ECLI:NL:RBZWB:2021:1868
Rechtbank Zeeland-West-Brabant
- Voorlopige voorziening
- Rechtspraak.nl
Opleggen van een last onder bestuursdwang tot sluiting van een woning op grond van de Opiumwet
In deze zaak heeft de voorzieningenrechter van de Rechtbank Zeeland-West-Brabant op 16 april 2021 uitspraak gedaan in een verzoek om voorlopige voorziening.
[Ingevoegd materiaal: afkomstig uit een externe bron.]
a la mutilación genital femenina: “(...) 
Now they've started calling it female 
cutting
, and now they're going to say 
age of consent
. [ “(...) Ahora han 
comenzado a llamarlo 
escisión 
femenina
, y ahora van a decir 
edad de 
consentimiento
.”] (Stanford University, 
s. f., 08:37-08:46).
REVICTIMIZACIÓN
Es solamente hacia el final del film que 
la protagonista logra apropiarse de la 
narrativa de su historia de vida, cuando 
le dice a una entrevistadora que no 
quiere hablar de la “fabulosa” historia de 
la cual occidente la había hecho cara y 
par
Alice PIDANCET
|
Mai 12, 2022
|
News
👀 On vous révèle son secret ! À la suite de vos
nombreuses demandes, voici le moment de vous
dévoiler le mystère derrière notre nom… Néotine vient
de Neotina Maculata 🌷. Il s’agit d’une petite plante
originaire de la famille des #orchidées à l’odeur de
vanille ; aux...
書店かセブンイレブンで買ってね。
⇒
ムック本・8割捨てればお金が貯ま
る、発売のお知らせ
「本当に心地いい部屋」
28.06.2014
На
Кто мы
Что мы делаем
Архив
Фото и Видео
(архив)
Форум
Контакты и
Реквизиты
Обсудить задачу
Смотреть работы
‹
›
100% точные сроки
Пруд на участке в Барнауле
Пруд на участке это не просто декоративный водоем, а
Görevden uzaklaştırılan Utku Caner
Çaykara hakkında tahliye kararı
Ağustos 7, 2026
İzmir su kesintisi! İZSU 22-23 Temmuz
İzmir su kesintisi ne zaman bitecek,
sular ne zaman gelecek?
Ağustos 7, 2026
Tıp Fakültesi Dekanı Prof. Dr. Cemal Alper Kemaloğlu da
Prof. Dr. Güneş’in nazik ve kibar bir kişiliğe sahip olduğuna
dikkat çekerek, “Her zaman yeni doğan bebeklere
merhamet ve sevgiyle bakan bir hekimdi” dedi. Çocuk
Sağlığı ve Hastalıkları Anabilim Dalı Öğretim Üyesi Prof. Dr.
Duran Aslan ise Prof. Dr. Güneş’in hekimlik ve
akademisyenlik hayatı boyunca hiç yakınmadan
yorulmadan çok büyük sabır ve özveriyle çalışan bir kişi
Verzoeker, eigenaar van een woning in de gemeente Tholen, had bezwaar gemaakt tegen een besluit van de burgemeester, dat hem gelastte zijn woning te sluiten voor een periode van twee maanden op grond van artikel 13b van de Opiumwet. Dit besluit volgde op de ontdekking van een hennepkwekerij in de woning, waar 206 hennepplanten werden aangetroffen. De burgemeester had op 4 maart 2021 het besluit genomen, dat op 5 maart 2021 aan verzoeker was verzonden.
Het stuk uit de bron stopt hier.